2009 Portland GSA Annual Meeting (18-21 October 2009)

Paper No. 6
Presentation Time: 9:15 AM

A NEAR MILLENNIUM-LONG RECORD OF ANNUAL SUMMER SEAWATER TEMPERATURE CHANGES FROM THE NORTH ICELANDIC SHELF: CLIMATE PERSPECTIVES FROM A CONTINUOUS, MULTI-CENTURY, MASTER SHELL CHRONOLOGY


WANAMAKER Jr, Alan D.1, BUTLER, Paul G.2, SCOURSE, James D.2, RICHARDSON, Christopher A.2 and HEINEMEIER, Jan3, (1)Department of Geological and Atmospheric Sciences, Iowa State University, 253 Science I, Ames, IA 50011-3212, (2)School of Ocean Sciences, College of Natural Sciences, Bangor University, Askew Street, Menai Bridge, LL59 5AB, United Kingdom, (3)AMS14C Dating Centre, Institute of Physics and Astronomy, Univerity of Aarhus, Aarhus C, DK-8000, Denmark, adw@iastate.edu

Here we provide seawater temperature data for the north Icelandic shelf waters during the last millennium based on annually-banded molluscs.

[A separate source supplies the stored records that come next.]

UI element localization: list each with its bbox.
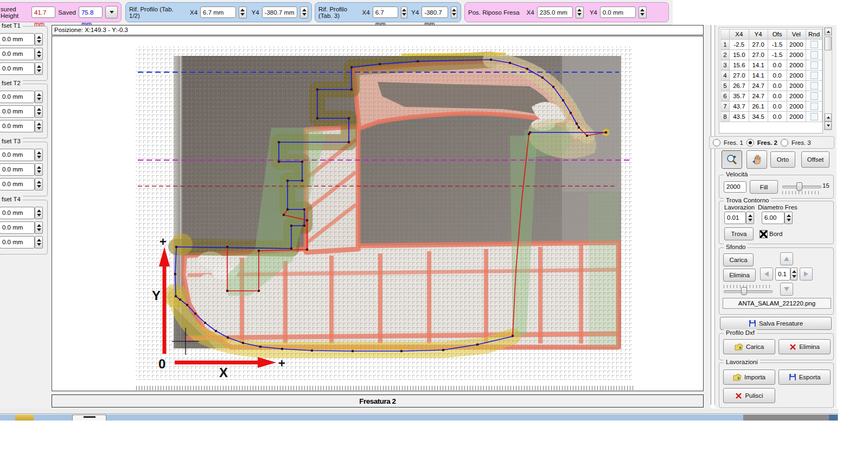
rnd-checkbox[interactable] — [810, 103, 818, 110]
cell-ofs[interactable]: 0.0 — [768, 101, 787, 112]
fres1-label[interactable]: Fres. 1 — [724, 139, 743, 146]
cell-rnd[interactable] — [806, 112, 822, 122]
cell-vel[interactable]: 2000 — [787, 71, 806, 81]
dxf-carica-button[interactable]: Carica — [723, 339, 775, 354]
rnd-checkbox[interactable] — [810, 82, 818, 90]
lavorazion-input[interactable]: 0.01 — [724, 212, 746, 224]
rif3-y4-spinner[interactable] — [451, 7, 457, 18]
fres2-label[interactable]: Fres. 2 — [757, 139, 777, 146]
velocita-input[interactable]: 2000 — [724, 181, 746, 193]
col-rnd[interactable]: Rnd — [806, 29, 822, 40]
offset-input[interactable]: 0.0 mm — [0, 91, 35, 103]
bord-checkbox[interactable] — [760, 230, 768, 238]
rnd-checkbox[interactable] — [810, 41, 818, 48]
cell-ofs[interactable]: -1.5 — [768, 50, 787, 60]
offset-button[interactable]: Offset — [801, 151, 829, 168]
row-number[interactable]: 7 — [721, 101, 730, 112]
cell-vel[interactable]: 2000 — [787, 81, 806, 91]
esporta-button[interactable]: Esporta — [778, 370, 831, 385]
cell-vel[interactable]: 2000 — [787, 40, 806, 50]
rif12-x4-spinner[interactable] — [239, 7, 247, 18]
riposo-x4-spinner[interactable] — [576, 7, 584, 18]
milling-canvas[interactable]: Y 0 X + + — [52, 36, 704, 391]
cell-ofs[interactable]: 0.0 — [768, 60, 787, 71]
sfondo-slider-thumb[interactable] — [741, 287, 747, 295]
fres3-label[interactable]: Fres. 3 — [792, 139, 811, 146]
offset-spinner[interactable] — [35, 163, 43, 176]
offset-spinner[interactable] — [35, 120, 43, 132]
rif12-y4-input[interactable]: -380.7 mm — [262, 7, 298, 18]
pulisci-button[interactable]: Pulisci — [723, 388, 775, 403]
offset-spinner[interactable] — [35, 221, 43, 234]
offset-spinner[interactable] — [35, 105, 43, 118]
cell-ofs[interactable]: 0.0 — [768, 81, 787, 91]
taskbar[interactable] — [0, 415, 838, 421]
bord-label[interactable]: Bord — [769, 231, 782, 237]
taskbar-app-icon[interactable] — [15, 415, 34, 421]
cell-x4[interactable]: 43.7 — [730, 101, 749, 112]
col-vel[interactable]: Vel — [787, 29, 806, 40]
scroll-up2-button[interactable] — [825, 113, 832, 122]
sfondo-slider[interactable] — [724, 290, 773, 293]
zoom-tool-button[interactable]: ± — [722, 150, 742, 169]
table-row[interactable]: 8 43.5 34.5 0.0 2000 — [721, 112, 822, 122]
col-ofs[interactable]: Ofs — [768, 29, 787, 40]
measured-height-value[interactable]: 41.7 mm — [31, 7, 55, 18]
rnd-checkbox[interactable] — [810, 51, 818, 59]
dxf-elimina-button[interactable]: Elimina — [778, 339, 831, 354]
rnd-checkbox[interactable] — [810, 72, 818, 79]
nudge-step-spinner[interactable] — [790, 268, 797, 281]
offset-spinner[interactable] — [35, 33, 43, 46]
riposo-x4-input[interactable]: 235.0 mm — [537, 7, 573, 18]
offset-input[interactable]: 0.0 mm — [0, 178, 35, 190]
cell-rnd[interactable] — [806, 60, 822, 71]
row-number[interactable]: 6 — [721, 91, 730, 101]
taskbar-show-desktop[interactable] — [829, 415, 838, 421]
orto-button[interactable]: Orto — [770, 151, 795, 168]
offset-input[interactable]: 0.0 mm — [0, 149, 35, 161]
offset-input[interactable]: 0.0 mm — [0, 105, 35, 118]
offset-input[interactable]: 0.0 mm — [0, 120, 35, 132]
importa-button[interactable]: Importa — [723, 370, 775, 385]
taskbar-window-button[interactable] — [72, 415, 106, 421]
cell-x4[interactable]: 43.5 — [730, 112, 749, 122]
cell-vel[interactable]: 2000 — [787, 91, 806, 101]
cell-x4[interactable]: 26.7 — [730, 81, 749, 91]
nudge-left-button[interactable] — [760, 268, 773, 281]
cell-y4[interactable]: 24.7 — [749, 81, 768, 91]
cell-ofs[interactable]: 0.0 — [768, 91, 787, 101]
rif3-x4-input[interactable]: 6.7 mm — [373, 7, 399, 18]
row-number[interactable]: 8 — [721, 112, 730, 122]
diametro-input[interactable]: 6.00 — [762, 212, 784, 224]
table-row[interactable]: 4 27.0 14.1 0.0 2000 — [721, 71, 822, 81]
cell-ofs[interactable]: 0.0 — [768, 71, 787, 81]
nudge-up-button[interactable] — [780, 252, 793, 265]
row-number[interactable]: 5 — [721, 81, 730, 91]
saved-height-value[interactable]: 75.8 mm — [79, 7, 103, 18]
height-dropdown-button[interactable] — [105, 6, 118, 18]
scroll-down-button[interactable] — [825, 122, 832, 130]
offset-input[interactable]: 0.0 mm — [0, 33, 35, 46]
row-number[interactable]: 2 — [721, 50, 730, 60]
offset-input[interactable]: 0.0 mm — [0, 236, 35, 249]
riposo-y4-input[interactable]: 0.0 mm — [600, 7, 636, 18]
points-table[interactable]: X4 Y4 Ofs Vel Rnd 1 -2.5 27.0 -1.5 2000 … — [720, 29, 822, 122]
salva-fresature-button[interactable]: Salva Fresature — [720, 317, 832, 330]
lavorazion-spinner[interactable] — [746, 212, 754, 224]
table-scrollbar[interactable] — [824, 27, 832, 130]
row-number[interactable]: 1 — [721, 40, 730, 50]
cell-x4[interactable]: 35.7 — [730, 91, 749, 101]
offset-spinner[interactable] — [35, 62, 43, 75]
table-row[interactable]: 6 35.7 24.7 0.0 2000 — [721, 91, 822, 101]
pan-tool-button[interactable] — [746, 150, 767, 169]
offset-spinner[interactable] — [35, 207, 43, 219]
cell-x4[interactable]: -2.5 — [730, 40, 749, 50]
cell-y4[interactable]: 34.5 — [749, 112, 768, 122]
rnd-checkbox[interactable] — [810, 92, 818, 100]
cell-y4[interactable]: 27.0 — [749, 50, 768, 60]
nudge-down-button[interactable] — [780, 283, 793, 296]
fill-button[interactable]: Fill — [750, 180, 778, 194]
trova-button[interactable]: Trova — [724, 227, 754, 240]
cell-y4[interactable]: 14.1 — [749, 71, 768, 81]
fres2-radio[interactable] — [746, 139, 754, 147]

The detrended and normalized master shell growth record has been calibrated and validated (RE = 0.61, CE = 0.42) with a nearby instrumental series (AD 1947-2005), which allows us to estimate past summer seawater temperatures at 75 m water depth with a mean squared error of ± 0.6 °C. The master shell growth chronology is based on long-lived bivalves (Arctica islandica L.), which were live-caught in 2006 in a relatively shallow shelf setting (80 m) near the island of Grimsey. Using the dendrochronological technique of cross-dating, we have successfully linked dead-collected A. islandica shells with the modern master chronology and established a continuous shell-based chronology for much of the last millennium. Nearby proxy-SST records, derived from sediment archives, and our new seawater temperature record are in good agreement. Due to the annual nature of the shell-based seawater temperature record, we have been able to hindcast high-frequency extreme climate events, which appear to be similar to the great salinity anomaly (GSA)/cold period of the 1960s. Extremely narrow annual growth increments (or cold periods) were most frequent in the 18th, 15th, 17th, and 19th centuries, respectively. The ocean climate north of Iceland was highly variable during the Little Ice Age (ca. AD 1300 – 1850), with substantial warm intervals imbedded in the relatively cold period. These data are currently being used to score and constrain regional climate model runs.